Prompt:
Find the line containing "Мохмад Ахмадов" in the data below and repeat it, along with all later lines, exactly through the last one.

• • • • • • •

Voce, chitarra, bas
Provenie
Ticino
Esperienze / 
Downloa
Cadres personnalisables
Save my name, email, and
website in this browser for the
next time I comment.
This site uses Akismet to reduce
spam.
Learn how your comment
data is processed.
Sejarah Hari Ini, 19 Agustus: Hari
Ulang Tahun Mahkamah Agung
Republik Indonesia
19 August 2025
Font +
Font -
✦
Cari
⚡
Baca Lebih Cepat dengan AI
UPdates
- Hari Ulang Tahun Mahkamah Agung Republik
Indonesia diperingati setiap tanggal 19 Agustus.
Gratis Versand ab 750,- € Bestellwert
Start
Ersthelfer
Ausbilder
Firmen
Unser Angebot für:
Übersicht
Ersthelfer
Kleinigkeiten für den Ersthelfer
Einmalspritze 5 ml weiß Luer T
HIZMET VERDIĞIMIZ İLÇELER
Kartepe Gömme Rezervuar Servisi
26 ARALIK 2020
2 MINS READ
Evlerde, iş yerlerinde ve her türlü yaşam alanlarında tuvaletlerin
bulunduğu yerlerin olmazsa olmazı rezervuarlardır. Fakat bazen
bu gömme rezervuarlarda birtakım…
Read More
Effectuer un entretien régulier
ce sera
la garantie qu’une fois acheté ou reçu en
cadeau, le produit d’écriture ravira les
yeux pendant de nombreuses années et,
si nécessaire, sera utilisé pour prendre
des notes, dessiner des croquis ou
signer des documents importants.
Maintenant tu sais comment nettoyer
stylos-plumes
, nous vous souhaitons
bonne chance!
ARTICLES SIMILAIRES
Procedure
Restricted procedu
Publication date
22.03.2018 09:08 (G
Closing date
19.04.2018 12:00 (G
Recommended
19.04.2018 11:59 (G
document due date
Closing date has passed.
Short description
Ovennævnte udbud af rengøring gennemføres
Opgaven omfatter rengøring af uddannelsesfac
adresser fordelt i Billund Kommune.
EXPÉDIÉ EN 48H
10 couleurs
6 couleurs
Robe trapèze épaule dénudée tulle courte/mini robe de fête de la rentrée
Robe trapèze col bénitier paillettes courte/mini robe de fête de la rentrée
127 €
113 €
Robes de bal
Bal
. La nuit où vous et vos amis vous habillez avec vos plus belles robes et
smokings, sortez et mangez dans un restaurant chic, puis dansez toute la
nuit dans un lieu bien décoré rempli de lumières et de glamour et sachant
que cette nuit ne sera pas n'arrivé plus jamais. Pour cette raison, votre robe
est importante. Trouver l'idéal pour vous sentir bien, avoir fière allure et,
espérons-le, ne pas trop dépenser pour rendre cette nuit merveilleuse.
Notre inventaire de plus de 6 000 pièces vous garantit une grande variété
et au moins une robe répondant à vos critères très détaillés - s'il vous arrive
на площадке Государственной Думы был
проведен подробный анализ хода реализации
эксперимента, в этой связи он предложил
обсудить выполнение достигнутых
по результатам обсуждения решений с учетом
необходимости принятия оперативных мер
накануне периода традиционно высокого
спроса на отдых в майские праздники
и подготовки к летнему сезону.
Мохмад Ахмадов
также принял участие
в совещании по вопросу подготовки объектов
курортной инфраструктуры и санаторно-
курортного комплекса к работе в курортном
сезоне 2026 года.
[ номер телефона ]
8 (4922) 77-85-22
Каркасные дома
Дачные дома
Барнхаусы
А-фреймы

• • • • • • •

Task result:
Мохмад Ахмадов
также принял участие
в совещании по вопросу подготовки объектов
курортной инфраструктуры и санаторно-
курортного комплекса к работе в курортном
сезоне 2026 года.
[ номер телефона ]
8 (4922) 77-85-22
Каркасные дома
Дачные дома
Барнхаусы
А-фреймы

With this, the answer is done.